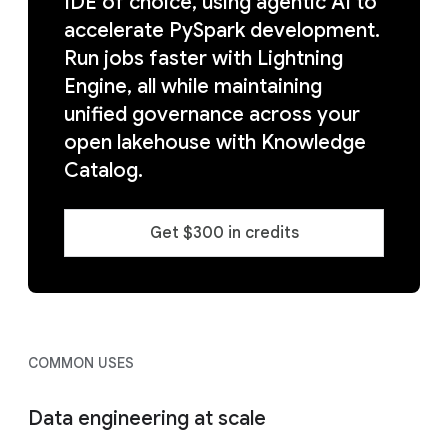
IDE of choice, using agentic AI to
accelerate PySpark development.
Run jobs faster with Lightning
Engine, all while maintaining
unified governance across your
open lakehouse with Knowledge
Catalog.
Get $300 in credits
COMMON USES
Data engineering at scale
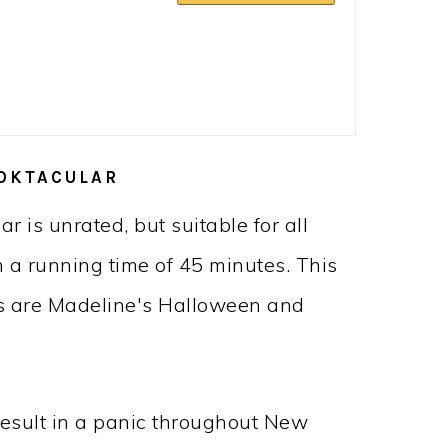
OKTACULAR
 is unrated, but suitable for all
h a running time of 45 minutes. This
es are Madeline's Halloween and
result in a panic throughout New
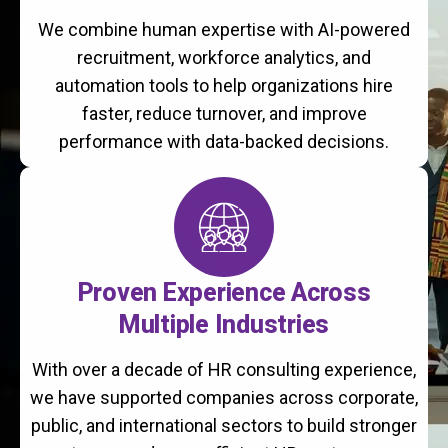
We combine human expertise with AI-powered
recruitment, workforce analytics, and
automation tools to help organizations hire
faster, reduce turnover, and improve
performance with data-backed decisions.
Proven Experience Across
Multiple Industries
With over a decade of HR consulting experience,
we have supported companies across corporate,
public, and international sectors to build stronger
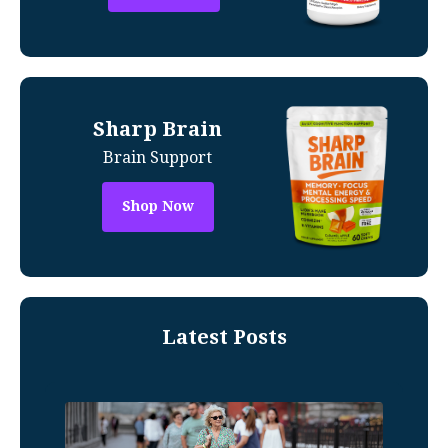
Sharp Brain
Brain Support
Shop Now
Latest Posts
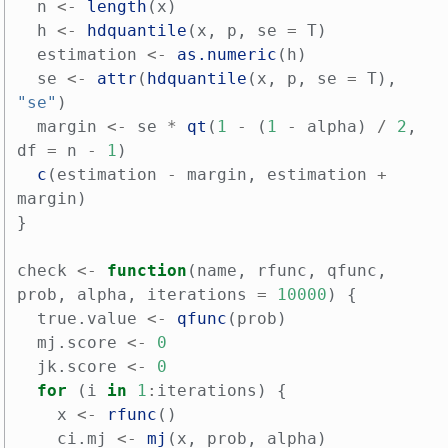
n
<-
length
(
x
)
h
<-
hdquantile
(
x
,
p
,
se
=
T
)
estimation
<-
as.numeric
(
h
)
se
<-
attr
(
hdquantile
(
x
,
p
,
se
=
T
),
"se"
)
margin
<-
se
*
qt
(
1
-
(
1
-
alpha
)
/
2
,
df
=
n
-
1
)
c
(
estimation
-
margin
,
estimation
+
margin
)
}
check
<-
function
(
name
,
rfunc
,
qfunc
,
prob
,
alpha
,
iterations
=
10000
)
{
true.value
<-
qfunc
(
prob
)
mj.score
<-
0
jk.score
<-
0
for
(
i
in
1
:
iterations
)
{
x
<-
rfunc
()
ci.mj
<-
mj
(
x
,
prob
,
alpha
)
********
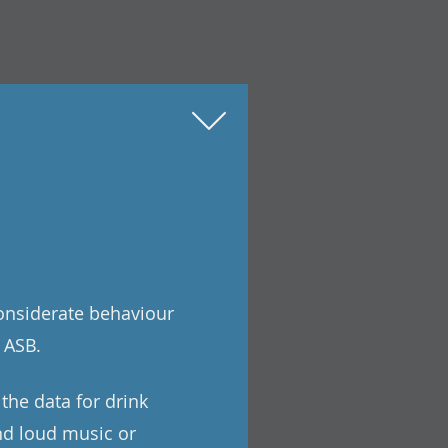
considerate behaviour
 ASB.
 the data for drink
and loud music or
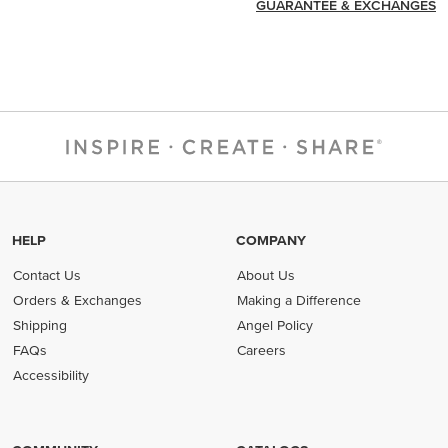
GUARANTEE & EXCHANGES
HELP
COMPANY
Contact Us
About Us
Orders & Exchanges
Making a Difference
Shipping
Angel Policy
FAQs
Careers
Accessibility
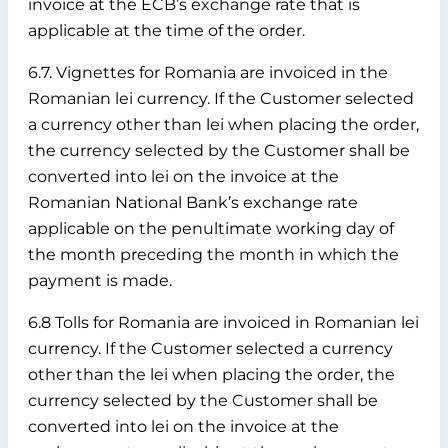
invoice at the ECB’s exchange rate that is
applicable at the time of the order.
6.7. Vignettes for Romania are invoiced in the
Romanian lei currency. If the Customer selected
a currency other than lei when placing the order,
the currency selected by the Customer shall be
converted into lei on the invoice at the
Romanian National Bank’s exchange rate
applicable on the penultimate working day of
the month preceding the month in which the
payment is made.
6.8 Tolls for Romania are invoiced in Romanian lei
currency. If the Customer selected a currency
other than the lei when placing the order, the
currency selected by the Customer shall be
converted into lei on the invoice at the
********
• What you will do:
Look above for the line containing "Engine, all while maintaining" and the line containing "faster, reduce turnover, and improve", then reproduce both and everything between them exactly, pictures omitted.

• Solution to the problem:
Engine, all while maintaining
unified governance across your
open lakehouse with Knowledge
Catalog.
Get $300 in credits
COMMON USES
Data engineering at scale
OKTACULAR
 is unrated, but suitable for all
h a running time of 45 minutes. This
es are Madeline's Halloween and
result in a panic throughout New
We combine human expertise with AI-powered
recruitment, workforce analytics, and
automation tools to help organizations hire
faster, reduce turnover, and improve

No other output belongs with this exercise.